Скарот, окутанный гиперполем, на собственной шкуре ощущал, как корабль проваливается сам в себя, но при этом был странно отчужден от происходящего. От надежной реальности оставалась разве что боль во всем теле. Ах да, и голоса джагаротов все еще метались по рубке…

Судя по всему, они так и не поняли, какую чудовищную ошибку совершили, вынудив его нажать заветную кнопку. Зато теперь все рассчитывали, что он как-то все исправит.

— Скарот, помоги! Помоги нам!!! — взывали они, будто это было возможно. — Судьба джагаротов в твоих руках! Ты — наша единственная надежда!

Потом вопли смолкли, и какое-то время Скарот наслаждался своей агонией в относительной тишине.

«Я — последний из джагаротов, — подумал он. — По крайней мере, насколько меня хватит».


Потом гиперполе милосердно схлопнулось.

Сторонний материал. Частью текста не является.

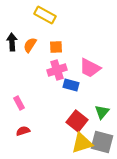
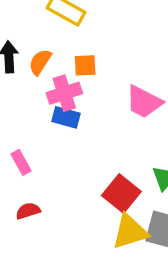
pink cross: (57, 70) -> (64, 93), moved
blue rectangle: (71, 85) -> (66, 117), moved

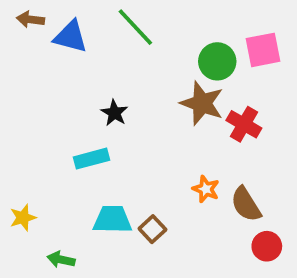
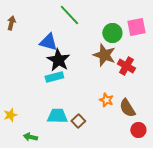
brown arrow: (30, 19) -> (11, 23), moved, turned 96
blue triangle: (71, 37) -> (48, 42), moved
black star: (114, 113) -> (58, 60), size x1.6
cyan rectangle: (91, 159) -> (54, 77), moved

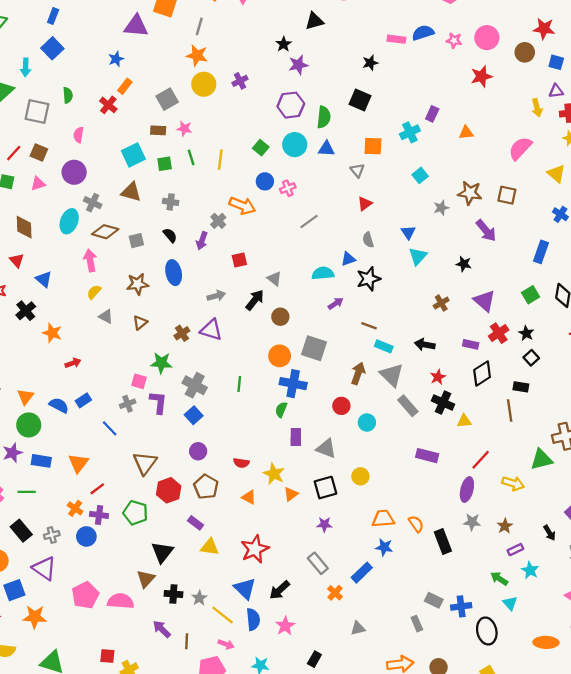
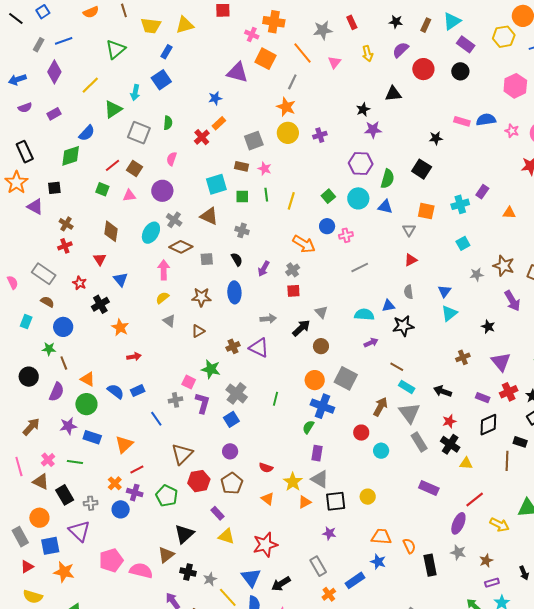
gray cross: (218, 221) -> (293, 270), moved
orange triangle: (25, 397) -> (88, 379), turned -49
gray triangle: (326, 448) -> (320, 479), moved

Фрагменты корабля, вдавленные друг в друга с немыслимой силой, наконец-то обрели свободу и разлетелись во всем пылающем великолепии по поверхности мертвой планеты.

Скарот умер.

И тут его, как и было обещано, настиг сюрприз.


«Пожалуй, сойдет», — подумал Леонардо.

Как это обычно и бывает с гениальными творениями, оно явилось миру внезапно. Вот его нет, а вот уже раз — и есть, а ты только смотришь и гадаешь, каким чудом оно втиснулось между горами бумаг и подвижными модельками, заполнявшими тесный кабинет.

Леонардо плюхнулся обратно в кресло и еще раз обозрел полотно, не выпуская кисти из рук. Она так и зависла над краем мольберта, словно пока не готовая успокоиться. Леонардо созерцал картину. Неужто действительно готово? Или нужно сделать что-то еще?

Наконец Леонардо сумел-таки отвести от нее взгляд. Он посмотрел на посетителя (тот храпел в углу, закинув ноги на макет придуманной для Макиавелли дамбы) и перебрал в памяти его пожелания (без сомнения, продиктованные самыми благими намерениями) относительно лица портрета.

И все-таки нет, подумал он. Он еще вернется к картине — разумеется, а как же иначе. Это его вечная проблема: ничего не получается закончить. Но пока что — вполне сойдет.